M’learned friends never use one word where ten will do, and the precedent is incredibly difficult for the layman to read, but as far as we in the reality-based community can tell the precedent, Dasreef, shows that even if you are an expert in something (in that case the witness’ estimate as to the volume of respirable silica dust to which the plaintiff was exposed over time in the course of his employment lacked reasons, in HCCC v. Homeopathy Plus the issue was that Golden failed to demonstrate any credible scientific evidence that his beliefs were correct.
In other words, courts do not subscribe to the fallacy of appeal to authorityW. The purpose of an authority in law is to act as a shortcut to previous considerations of similar issues.
Here are some examples of ASA adjudications against alternative medicine:
Those “self-evident” claims in full:
- Claim: Breast thermography can detect cancer more reliably than mammography. Fact: Mammography is at least four times more reliable and thermography is too inaccurate to be useful as a primary screening tool.
- Claim: Homeopathy has a divine right of existence on the NHS, the House of Lords argued for its expansion. Fact: There never was a guarantee, the House of Lords said no such thing, and the House of Commons said the exact opposite.
- Claim: ASA suppressed claims that water is good for you. Fact: The claims were specific, fell within the scope of EC Regulation 1924/2006 on Nutrition and Health Claims made on Foods (a statutory regulation ), were not approved claims, and so were illegal regardless of what the ASA said. Quinton Water were lucky not to be prosecuted.
- Claim: The ASA suppressed a best-selling author of diet books just because her views are alternative. Fact: Zoe Harcombe promoted the claim that the “calorie theory” of weight is completely wrong.
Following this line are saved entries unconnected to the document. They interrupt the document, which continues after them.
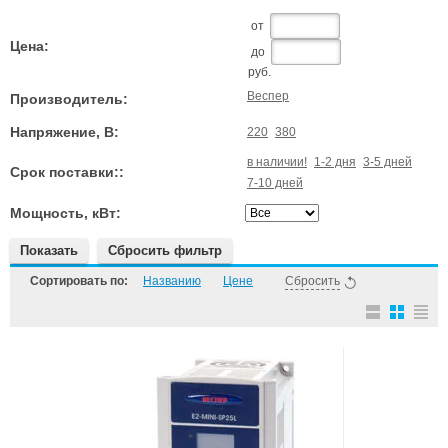
от
Цена:
до
руб.
Веспер
Производитель:
Напряжение, В:
220
380
в наличии!
1-2 дня
3-5 дней
Срок поставки::
7-10 дней
Мощность, кВт:
Показать
Сбросить фильтр
Сортировать по:
Названию
Цене
Сбросить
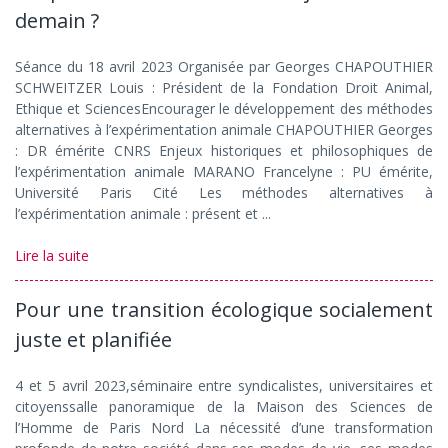
demain ?
Séance du 18 avril 2023 Organisée par Georges CHAPOUTHIER
SCHWEITZER Louis : Président de la Fondation Droit Animal,
Ethique et SciencesEncourager le développement des méthodes
alternatives à l’expérimentation animale CHAPOUTHIER Georges
: DR émérite CNRS Enjeux historiques et philosophiques de
l’expérimentation animale MARANO Francelyne : PU émérite,
Université Paris Cité Les méthodes alternatives à
l’expérimentation animale : présent et ...
Lire la suite
Pour une transition écologique socialement
juste et planifiée
4 et 5 avril 2023,séminaire entre syndicalistes, universitaires et
citoyenssalle panoramique de la Maison des Sciences de
l’Homme de Paris Nord La nécessité d’une transformation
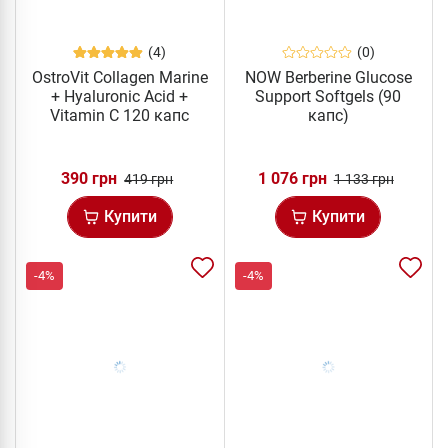
(4)
(0)
OstroVit Collagen Marine
NOW Berberine Glucose
+ Hyaluronic Acid +
Support Softgels (90
Vitamin C 120 капс
капс)
390 грн
1 076 грн
419 грн
1 133 грн
Купити
Купити
-4%
-4%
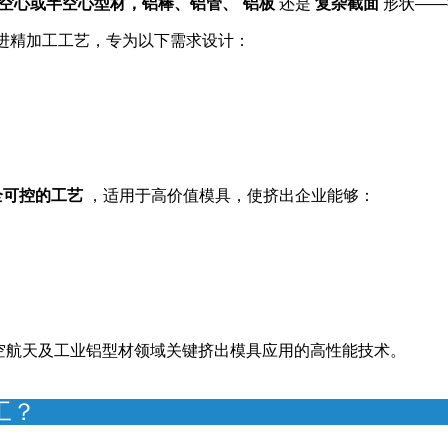
火
及完美的表面光洁度，以确保尺寸精度、产品质量和
挤出模具
的
空心或半空心型材，铝棒、铝管、 铝板
还是
复杂截面
形状——
进精加工工艺，专为以下需求设计：
全可控的工艺
，适用于高价值模具，使挤出企业能够：
空航天及工业铝型材领域关键挤出模具应用的高性能技术。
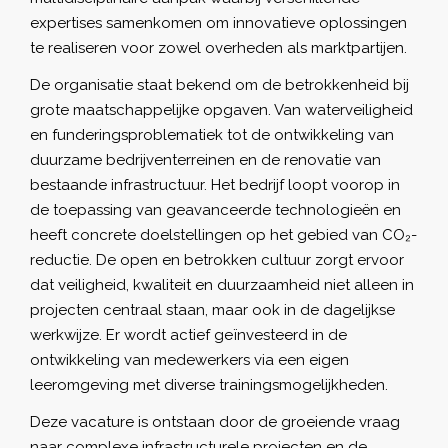
expertises samenkomen om innovatieve oplossingen
te realiseren voor zowel overheden als marktpartijen.
De organisatie staat bekend om de betrokkenheid bij
grote maatschappelijke opgaven. Van waterveiligheid
en funderingsproblematiek tot de ontwikkeling van
duurzame bedrijventerreinen en de renovatie van
bestaande infrastructuur. Het bedrijf loopt voorop in
de toepassing van geavanceerde technologieën en
heeft concrete doelstellingen op het gebied van CO₂-
reductie. De open en betrokken cultuur zorgt ervoor
dat veiligheid, kwaliteit en duurzaamheid niet alleen in
projecten centraal staan, maar ook in de dagelijkse
werkwijze. Er wordt actief geïnvesteerd in de
ontwikkeling van medewerkers via een eigen
leeromgeving met diverse trainingsmogelijkheden.
Deze vacature is ontstaan door de groeiende vraag
naar complexe infrastructurele projecten en de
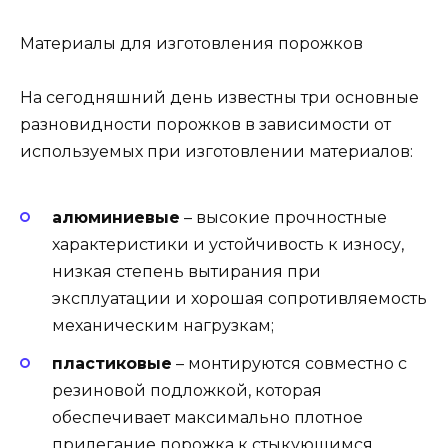
Материалы для изготовления порожков
На сегодняшний день известны три основные
разновидности порожков в зависимости от
используемых при изготовлении материалов:
алюминиевые
– высокие прочностные
характеристики и устойчивость к износу,
низкая степень вытирания при
эксплуатации и хорошая сопротивляемость
механическим нагрузкам;
пластиковые
– монтируются совместно с
резиновой подложкой, которая
обеспечивает максимально плотное
прилегание порожка к стыкующимся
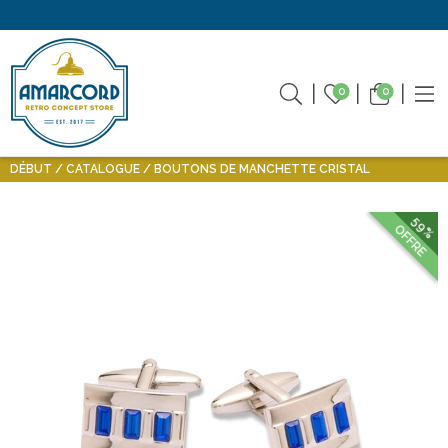
0
0
DÉBUT
CATALOGUE
BOUTONS DE MANCHETTE CRISTAL
59%
OFFRE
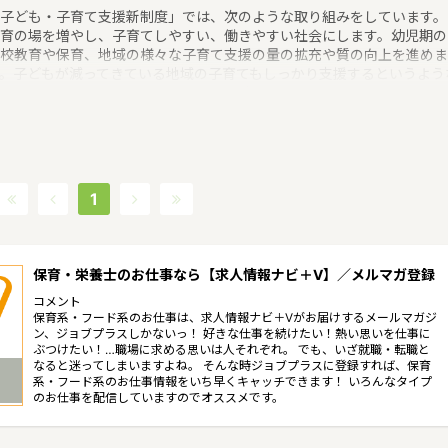
子ども・子育て支援新制度」では、次のような取り組みをしています。
育の場を増やし、子育てしやすい、働きやすい社会にします。幼児期の
校教育や保育、地域の様々な子育て支援の量の拡充や質の向上を進めま
。子どもが減ってきている地域の子育てもしっかり支援するというよう
育に関する取り組みを行っています。 山口県の人口は1382785人
2017/8/1現在）です。山口県内には、保育所や保育施設が438施設あ
、保育士求人倍率が1.31となっています。（2017年10月現在）山口県
町村は19。山口県の家賃相場：6.0万円（2017年10月賃貸住宅 D-room
べ） 山口県は、三方が海に開かれ、中央部を東西に中国山地が走り、
くは、瀬戸内海沿岸地域、内陸山間地域、日本海沿岸地域の３つに分け
1
れます。我が国最大のカルスト台地と鍾乳洞をもつ秋吉台（あきよしだ
）国定公園、原生林と渓谷美の西中国山地国定公園等の景勝地を抱き、
季折々の変化に富んでいるというような特徴があるエリアです。
保育・栄養士のお仕事なら【求人情報ナビ＋V】／メルマガ登録
コメント
保育系・フード系のお仕事は、求人情報ナビ＋Vがお届けするメールマガジ
ン、ジョブプラスしかないっ！ 好きな仕事を続けたい！熱い思いを仕事に
ぶつけたい！…職場に求める思いは人それぞれ。 でも、いざ就職・転職と
なると迷ってしまいますよね。 そんな時ジョブプラスに登録すれば、保育
系・フード系のお仕事情報をいち早くキャッチできます！ いろんなタイプ
のお仕事を配信していますのでオススメです。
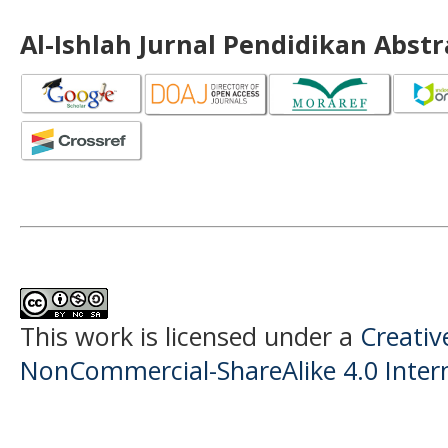
Al-Ishlah Jurnal Pendidikan Abst
This work is licensed under a
Creati
NonCommercial-ShareAlike 4.0 Intern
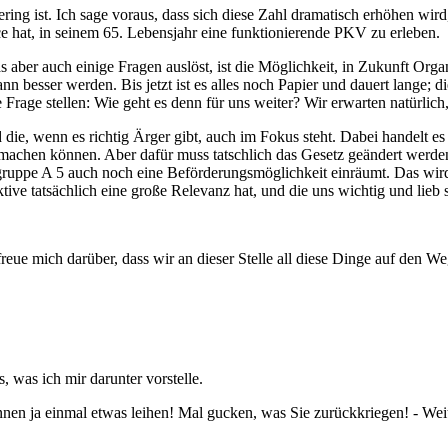
ring ist. Ich sage voraus, dass sich diese Zahl dramatisch erhöhen wird
e hat, in seinem 65. Lebensjahr eine funktionierende PKV zu erleben.
 aber auch einige Fragen auslöst, ist die Möglichkeit, in Zukunft Organ
n besser werden. Bis jetzt ist es alles noch Papier und dauert lange; 
Frage stellen: Wie geht es denn für uns weiter? Wir erwarten natürlich
d die, wenn es richtig Ärger gibt, auch im Fokus steht. Dabei handelt e
en machen können. Aber dafür muss tatschlich das Gesetz geändert werden
ruppe A 5 auch noch eine Beförderungsmöglichkeit einräumt. Das wird
ive tatsächlich eine große Relevanz hat, und die uns wichtig und lieb 
freue mich darüber, dass wir an dieser Stelle all diese Dinge auf den 
, was ich mir darunter vorstelle.
nnen ja einmal etwas leihen! Mal gucken, was Sie zurückkriegen! - Wei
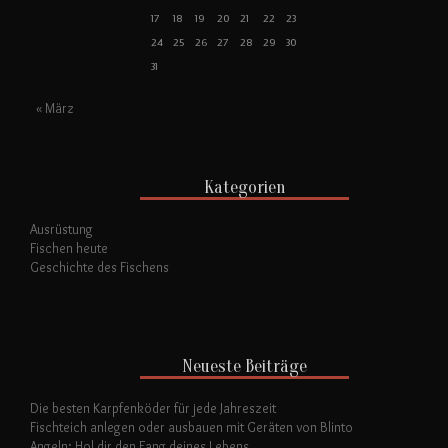
17
18
19
20
21
22
23
24
25
26
27
28
29
30
31
« März
Kategorien
Ausrüstung
Fischen heute
Geschichte des Fischens
Neueste Beiträge
Die besten Karpfenköder für jede Jahreszeit
Fischteich anlegen oder ausbauen mit Geräten von Blinto
Angeln: Hol dir den Fang deines Lebens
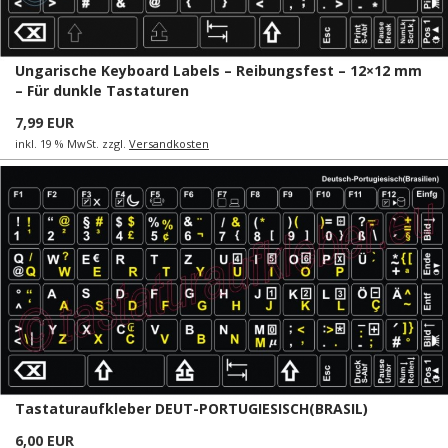
Ungarische Keyboard Labels – Reibungsfest – 12×12 mm
– Für dunkle Tastaturen
7,99 EUR
inkl. 19 % MwSt. zzgl.
Versandkosten
Tastaturaufkleber DEUT-PORTUGIESISCH(BRASIL)
6,00 EUR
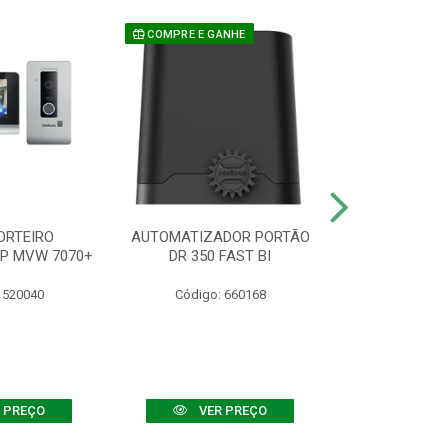
COMPRE E GANHE
ORTEIRO
AUTOMATIZADOR PORTÃO
SENSOR ATIVO
IP MVW 7070+
DR 350 FAST BI
 520040
Código: 660168
Código:
 PREÇO
VER PREÇO
VER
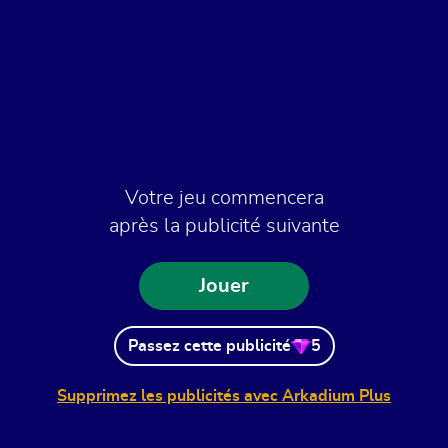
Votre jeu commencera
après la publicité suivante
Jouer
Passez cette publicité
5
Supprimez les publicités avec Arkadium Plus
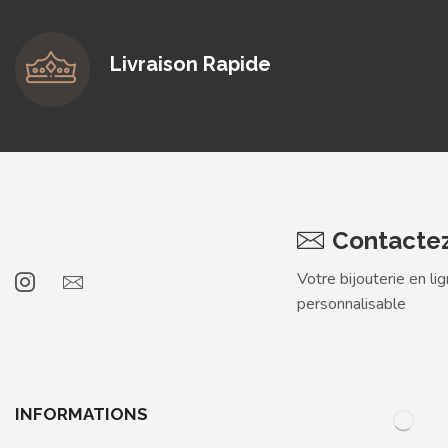
Livraison Rapide
Contacte
Votre bijouterie en li
personnalisable
INFORMATIONS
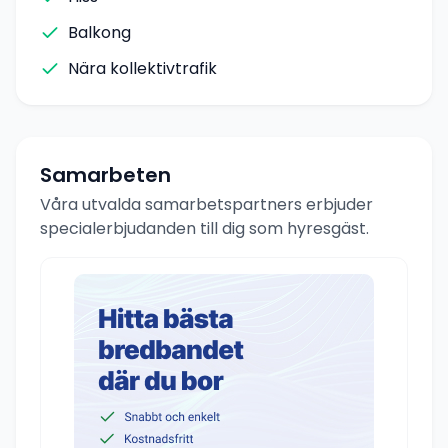
Balkong
Nära kollektivtrafik
Samarbeten
Våra utvalda samarbetspartners erbjuder
specialerbjudanden till dig som hyresgäst.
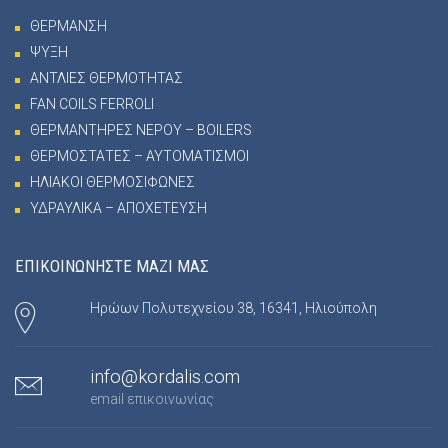
ΘΕΡΜΑΝΣΗ
ΨΥΞΗ
ΑΝΤΛΙΕΣ ΘΕΡΜΟΤΗΤΑΣ
FAN COILS FERROLI
ΘΕΡΜΑΝΤΗΡΕΣ ΝΕΡΟΥ – BOILERS
ΘΕΡΜΟΣΤΑΤΕΣ – ΑΥΤΟΜΑΤΙΣΜΟΙ
ΗΛΙΑΚΟΙ ΘΕΡΜΟΣΙΦΩΝΕΣ
ΥΔΡΑΥΛΙΚΑ – ΑΠΟΧΕΤΕΥΣΗ
ΕΠΙΚΟΙΝΩΝΗΣΤΕ ΜΑΖΙ ΜΑΣ
Ηρώων Πολυτεχνείου 38, 16341, Ηλιούπολη
info@kordalis.com
email επικοινωνίας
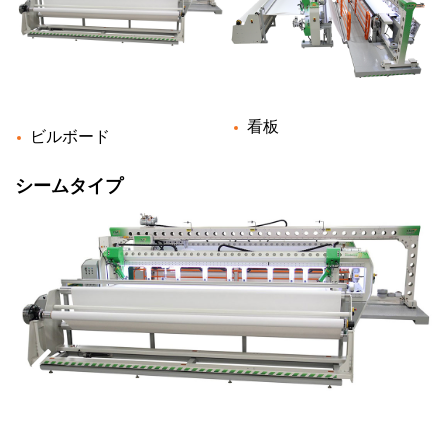
看板
ビルボード
シームタイプ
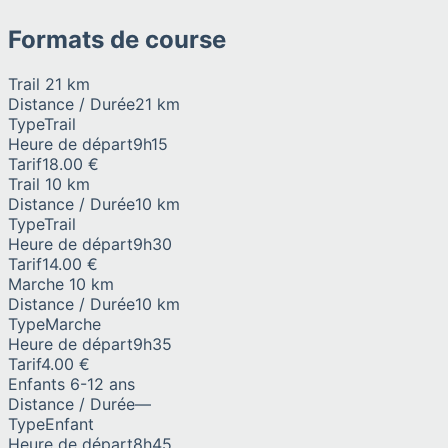
Formats de course
Trail 21 km
Distance / Durée
21 km
Type
Trail
Heure de départ
9h15
Tarif
18.00 €
Trail 10 km
Distance / Durée
10 km
Type
Trail
Heure de départ
9h30
Tarif
14.00 €
Marche 10 km
Distance / Durée
10 km
Type
Marche
Heure de départ
9h35
Tarif
4.00 €
Enfants 6-12 ans
Distance / Durée
—
Type
Enfant
Heure de départ
8h45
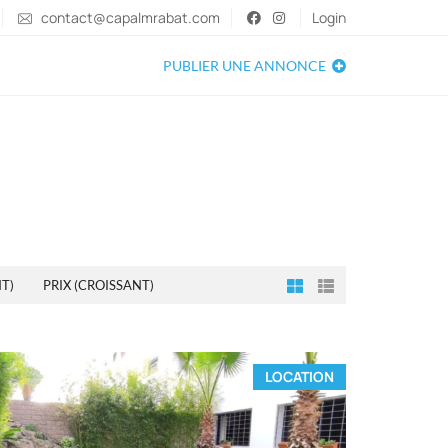
contact@capalmrabat.com
Login
PUBLIER UNE ANNONCE
T)
PRIX (CROISSANT)
LOCATION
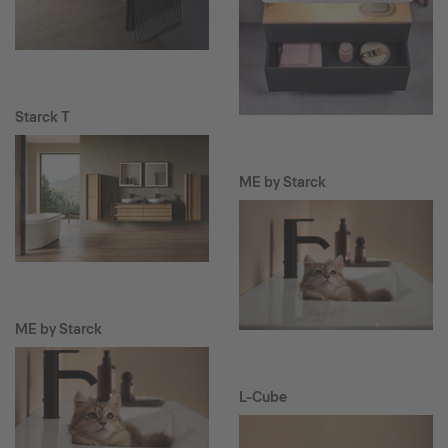
Starck T
ME by Starck
ME by Starck
L-Cube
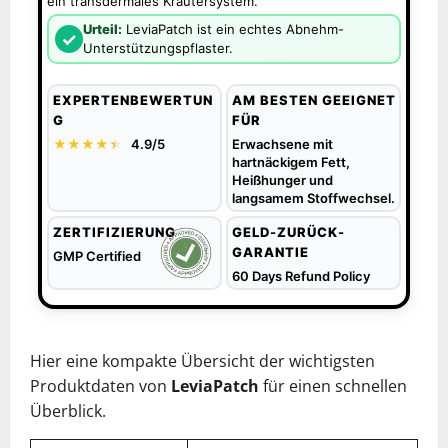
ein transdermales Kräutersystem.
Urteil:
LeviaPatch ist ein echtes Abnehm-
✓
Unterstützungspflaster.
EXPERTENBEWERTUN
AM BESTEN GEEIGNET
G
FÜR
★★★★
★
★
4.9/5
Erwachsene mit
hartnäckigem Fett,
Heißhunger und
langsamem Stoffwechsel.
ZERTIFIZIERUNG
GELD-ZURÜCK-
GARANTIE
GMP Certified
60 Days Refund Policy
Hier eine kompakte Übersicht der wichtigsten
Produktdaten von
LeviaPatch
für einen schnellen
Überblick.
This is a commercial claim made by somebody who claims to be an obesity researcher but has no relevant degrees and only one peer-reviewed publication in PubMed. A few cherry-picked studies of tangential relevance do not undermine a robust scientific consensus. Willfully rejecting the medical consensus and promoting quixotic diets with extravagant claims is not a self-evidently valid thing to do.
- Claim: The ASA refused to allow the claim that cancer may be related to diet. Fact: The claim was actually that every time you eat meat, you are putting cancer on your fork and into your body. Not only is this not “self-evident”, it’s not rational either.
- Claim: A bitter 10-month dispute over an advert by a charity supporting homeopathy. Fact: H:MC21 is a propaganda outfit designed to further the beliefs and thus commercial interests of homeopaths. It ran an advert with the usual mix of fallacy and ad hominem, stalled, refused to accept the adjudication, appealed, and then complained that it had taken a long time. Most of the claims made in the advert are simply false. None of it is “self-evident”.
- Claim: ASA grudgingly accepted that medicine is the third leading cause of death but reprimanded WDDTY for undermining the doctor patient relationship. Fact: Medicine is not even in the top ten causes of death, and if anything is self-evident, it’s that WDDTY deliberately sets out to undermine the doctor-patient relationship, with the evident intention of replacing it with a patient-quack relationship.
These were presumably their bestimonials – the most slam-dunk cases of the ASA willfully suppressing self-evident claims by alternative practitioners. We’ve tracked down most of the cases, referenced the claims, and left you with the facts.